[ad_1]
The first high-resolution panorama showing the Perseverance Mars roverthe landing site offers a remarkably detailed view Crater lake, including the jagged rim of the crater in the distance and the low cliffs marking the edge of an ancient river delta.
The panorama consists of 142 images captured by the Mastcam-Z camera over the weekend, three days after the rover’s spectacular landing.
Click on the image below to zoom in and explore the landscape.
The zoomable dual camera system is mounted on a remote sensing mast and is able to rotate 360 degrees to provide full color and 3D panoramic images. He is able to detect something as small as a house fly along the length of a football field.
“I take everything into account,” the rover’s Twitter account reported on Wednesday. “This is the first 360 degree view of my house with Mastcam-Z.”
Perseverance landed Last Thursday in a crater that once housed a body of water the size of Lake Tahoe. Billions of years ago, water entered the crater through a channel running through the rim of the crater, depositing sediment in a large delta formation as it filled the crater to a depth of several hundred feet.
The water disappeared about three billion years ago, but the sediment may contain preserved remains of ancient microbial life.
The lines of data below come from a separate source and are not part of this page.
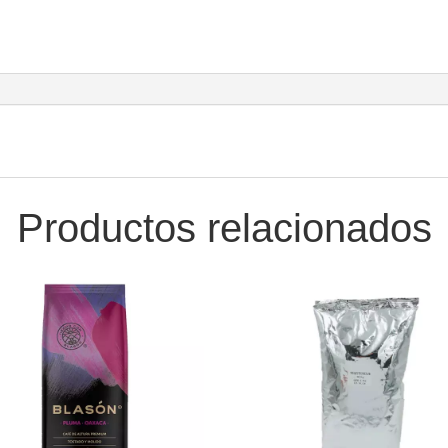
Productos relacionados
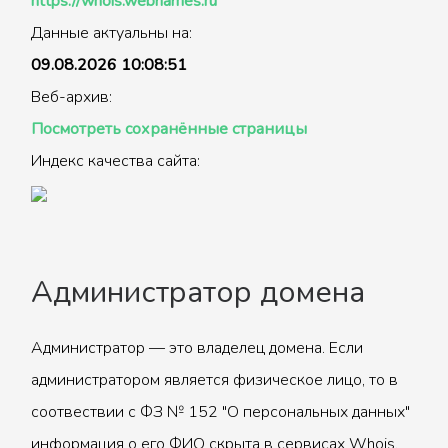
https://whois.webnames.ru
Данные актуальны на:
09.08.2026 10:08:51
Веб-архив:
Посмотреть сохранённые страницы
Индекс качества сайта:
Администратор домена
Администратор — это владелец домена. Если
администратором является физическое лицо, то в
соотвествии с ФЗ № 152 "О персональных данных"
информация о его ФИО скрыта в сервисах Whois.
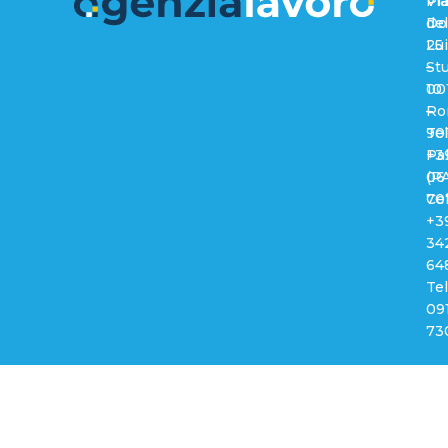
Via
Pi
del
Do
25
Lui
–
Stu
00
10
Ro
–
Tel
90
+3
Pa
06
(PA
70
Cel
+3
34
64
Tel
09
73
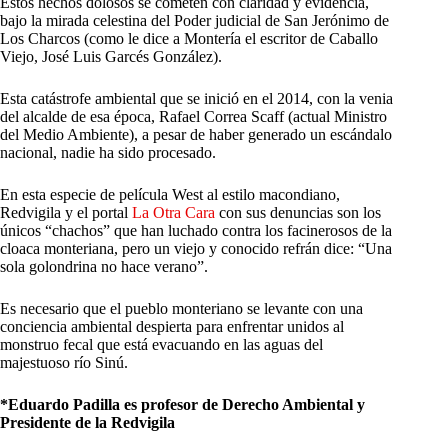
Estos hechos dolosos se cometen con claridad y evidencia,
bajo la mirada celestina del Poder judicial de San Jerónimo de
Los Charcos (como le dice a Montería el escritor de Caballo
Viejo, José Luis Garcés González).
Esta catástrofe ambiental que se inició en el 2014, con la venia
del alcalde de esa época, Rafael Correa Scaff (actual Ministro
del Medio Ambiente), a pesar de haber generado un escándalo
nacional, nadie ha sido procesado.
En esta especie de película West al estilo macondiano,
Redvigila y el portal
La Otra Cara
con sus denuncias son los
únicos “chachos” que han luchado contra los facinerosos de la
cloaca monteriana, pero un viejo y conocido refrán dice: “Una
sola golondrina no hace verano”.
Es necesario que el pueblo monteriano se levante con una
conciencia ambiental despierta para enfrentar unidos al
monstruo fecal que está evacuando en las aguas del
majestuoso río Sinú.
*Eduardo Padilla es profesor de Derecho Ambiental y
Presidente de la Redvigila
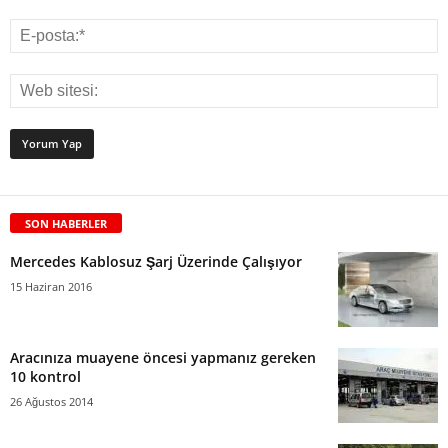
SON HABERLER
Mercedes Kablosuz Şarj Üzerinde Çalışıyor
15 Haziran 2016
Aracınıza muayene öncesi yapmanız gereken
10 kontrol
26 Ağustos 2014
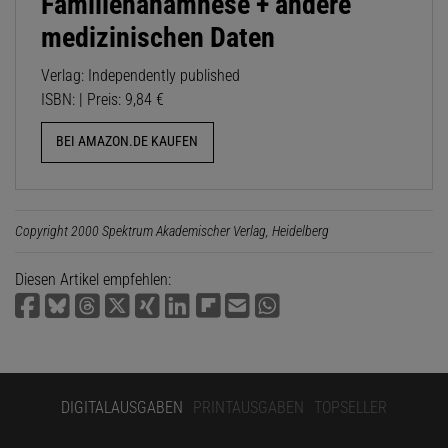
Familienanamnese + andere
medizinischen Daten
Verlag: Independently published
ISBN: | Preis: 9,84 €
BEI AMAZON.DE KAUFEN
Copyright 2000 Spektrum Akademischer Verlag, Heidelberg
Diesen Artikel empfehlen:
DIGITALAUSGABEN
PRINTAUSGABEN
TOPSELLER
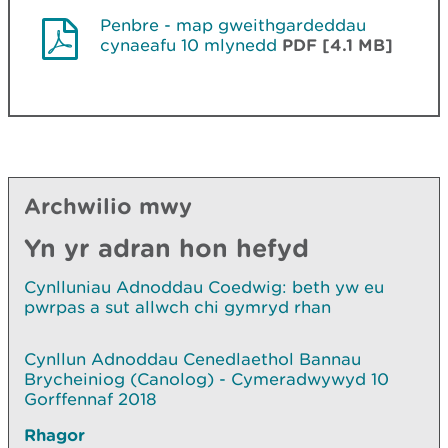
Penbre - map gweithgardeddau
cynaeafu 10 mlynedd
PDF [4.1 MB]
Archwilio mwy
Yn yr adran hon hefyd
Cynlluniau Adnoddau Coedwig: beth yw eu
pwrpas a sut allwch chi gymryd rhan
Cynllun Adnoddau Cenedlaethol Bannau
Brycheiniog (Canolog) - Cymeradwywyd 10
Gorffennaf 2018
Rhagor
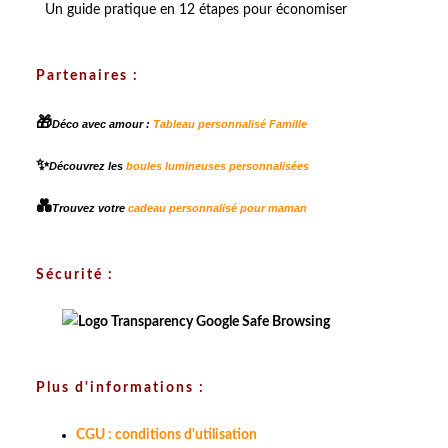
Un guide pratique en 12 étapes pour économiser
Partenaires :
🎁
Déco avec amour :
Tableau personnalisé Famille
✨
Découvrez les
boules lumineuses personnalisées
💑
Trouvez votre
cadeau personnalisé pour maman
Sécurité :
Plus d'informations :
CGU : conditions d'utilisation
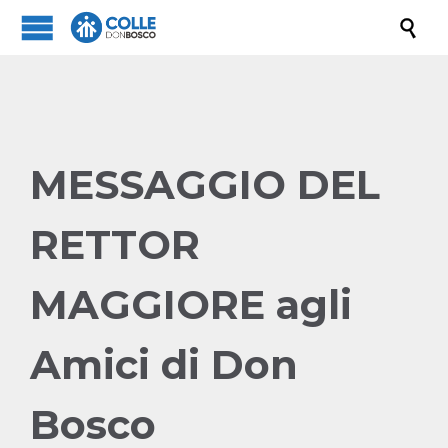

MESSAGGIO DEL
RETTOR
MAGGIORE agli
Amici di Don
Bosco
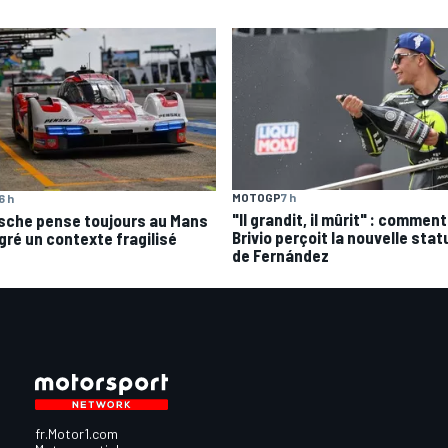
MOTOGP
7 h
6 h
"Il grandit, il mûrit" : comment
sche pense toujours au Mans
Brivio perçoit la nouvelle stat
gré un contexte fragilisé
de Fernández
fr.Motor1.com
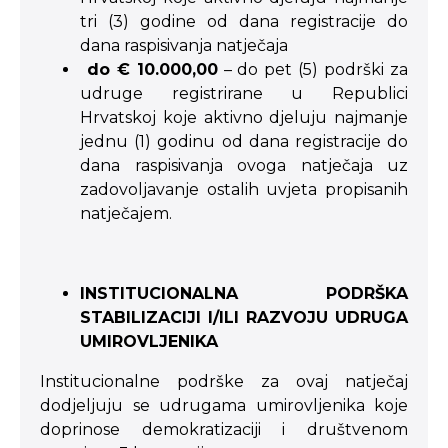
tri (3) godine od dana registracije do
dana raspisivanja natječaja
do € 10.000,00
– do pet (5) podrški za
udruge registrirane u Republici
Hrvatskoj koje aktivno djeluju najmanje
jednu (1) godinu od dana registracije do
dana raspisivanja ovoga natječaja uz
zadovoljavanje ostalih uvjeta propisanih
natječajem.
INSTITUCIONALNA PODRŠKA
STABILIZACIJI I/ILI RAZVOJU UDRUGA
UMIROVLJENIKA
Institucionalne podrške za ovaj natječaj
dodjeljuju se udrugama umirovljenika koje
doprinose demokratizaciji i društvenom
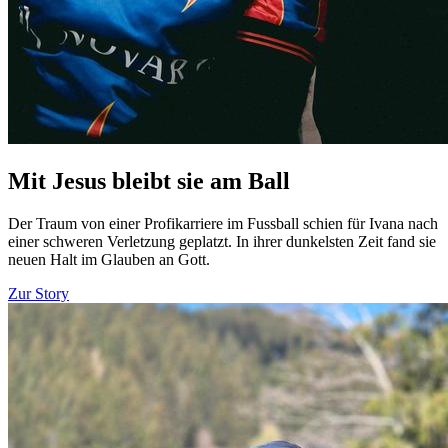
Mit Jesus bleibt sie am Ball
Der Traum von einer Profikarriere im Fussball schien für Ivana nach
einer schweren Verletzung geplatzt. In ihrer dunkelsten Zeit fand sie
neuen Halt im Glauben an Gott.
Zur Story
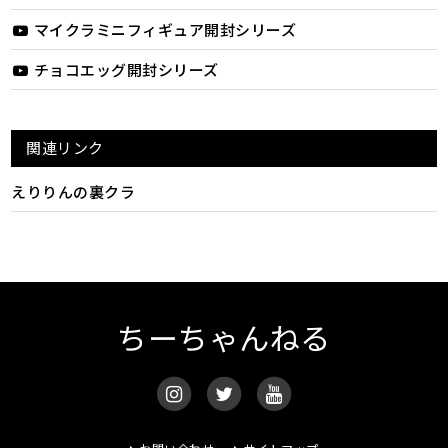
マイクラミニフィギュア開封シリーズ
チョコエッグ開封シリーズ
関連リンク
えりりんの裏クラ
ちーちゃんねる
Perseverance was designed to collect samples of promising rocks and soils that will be deposited on the surface for recovery by another rover later this decade. The samples will then be put into orbit to be captured by a European spacecraft which bring them back to earth for a detailed analysis.
The Mastcam-Z panorama looks out over the crater floor, showing the craggy rim of Jezero in the distance and the eroded cliffs marking the edge of the delta formation. Scour marks nearby where rocket exhaust plumes hit the surface as Perseverance was lowered to the touch with its “sky crane” jet pack.
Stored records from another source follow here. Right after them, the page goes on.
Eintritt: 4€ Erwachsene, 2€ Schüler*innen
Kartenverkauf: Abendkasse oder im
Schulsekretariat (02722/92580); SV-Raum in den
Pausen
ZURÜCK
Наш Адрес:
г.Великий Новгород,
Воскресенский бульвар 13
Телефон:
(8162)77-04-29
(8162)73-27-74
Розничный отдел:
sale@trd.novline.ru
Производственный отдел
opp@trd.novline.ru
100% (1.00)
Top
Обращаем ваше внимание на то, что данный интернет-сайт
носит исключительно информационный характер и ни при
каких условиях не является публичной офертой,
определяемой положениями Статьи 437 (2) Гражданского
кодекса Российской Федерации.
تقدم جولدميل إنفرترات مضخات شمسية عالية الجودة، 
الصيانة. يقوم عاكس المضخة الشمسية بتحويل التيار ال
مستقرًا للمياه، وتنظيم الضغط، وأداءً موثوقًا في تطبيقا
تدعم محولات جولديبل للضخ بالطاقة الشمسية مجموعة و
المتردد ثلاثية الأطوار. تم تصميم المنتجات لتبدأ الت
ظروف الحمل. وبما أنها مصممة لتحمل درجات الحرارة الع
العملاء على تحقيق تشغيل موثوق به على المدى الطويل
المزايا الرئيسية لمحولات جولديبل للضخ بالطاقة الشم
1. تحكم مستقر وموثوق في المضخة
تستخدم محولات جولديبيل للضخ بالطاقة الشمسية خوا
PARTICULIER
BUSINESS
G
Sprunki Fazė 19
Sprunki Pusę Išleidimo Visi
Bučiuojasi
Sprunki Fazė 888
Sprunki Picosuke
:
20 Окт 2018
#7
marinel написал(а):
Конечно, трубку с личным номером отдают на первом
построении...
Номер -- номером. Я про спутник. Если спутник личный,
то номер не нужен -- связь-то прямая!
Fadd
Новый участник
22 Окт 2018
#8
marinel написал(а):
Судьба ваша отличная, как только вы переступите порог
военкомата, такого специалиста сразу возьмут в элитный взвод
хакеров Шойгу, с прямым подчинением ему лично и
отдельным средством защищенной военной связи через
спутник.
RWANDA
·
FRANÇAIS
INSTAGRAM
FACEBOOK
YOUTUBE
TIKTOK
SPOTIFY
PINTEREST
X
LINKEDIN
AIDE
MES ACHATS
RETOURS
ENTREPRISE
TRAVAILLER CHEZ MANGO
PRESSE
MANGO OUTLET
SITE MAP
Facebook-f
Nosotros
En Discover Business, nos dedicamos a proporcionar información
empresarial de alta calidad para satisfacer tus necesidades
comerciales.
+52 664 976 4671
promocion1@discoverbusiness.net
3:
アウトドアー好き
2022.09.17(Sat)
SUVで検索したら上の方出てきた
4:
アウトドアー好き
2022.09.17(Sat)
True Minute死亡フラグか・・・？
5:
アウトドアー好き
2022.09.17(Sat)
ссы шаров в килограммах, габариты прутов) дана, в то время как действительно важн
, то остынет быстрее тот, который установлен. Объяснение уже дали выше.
“We’re tucked away in a great place, where you can see different features similar in many ways to the features found by (the former rovers) Spirit, Opportunity and Curiosity on their landing sites,” said lead researcher Jim Bell of Arizona State University. ASU operates Mastcam-Z in conjunction with Malin Space Science Systems in San Diego.
One of the goals of the initial imaging campaign is to identify relatively flat, block-free areas where a small helicopter, still attached to the rover’s belly, can be dropped off for testing to determine if the flight in the thin Martian atmosphere is doable.
The first test flights are expected in about two months.